## Problem statement
For the word "Asia", count the lines in the records below that include it and give only that number.

[Collected data]
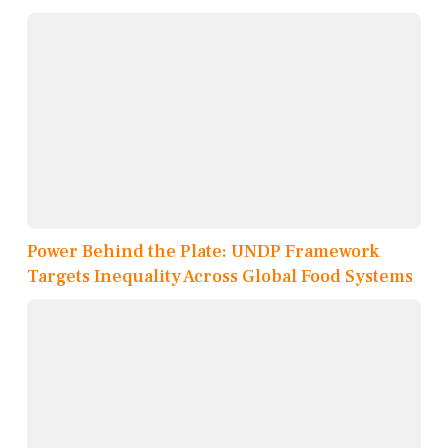
Power Behind the Plate: UNDP Framework
Targets Inequality Across Global Food Systems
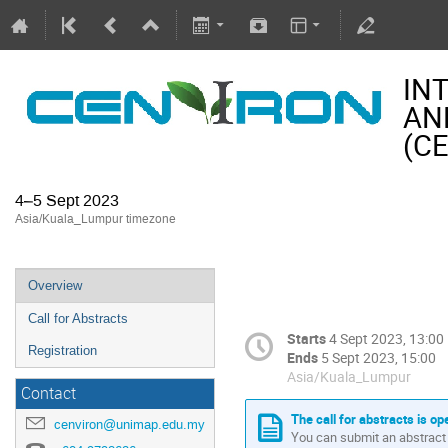
IN
AN
(C
4–5 Sept 2023
Asia/Kuala_Lumpur timezone
Overview
Call for Abstracts
Starts
4 Sept 2023, 13:00
Registration
Ends
5 Sept 2023, 15:00
Asia/Kuala_Lumpur
Contact
The call for abstracts is op
cenviron@unimap.edu.my
You can submit an abstract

## Worked solution
2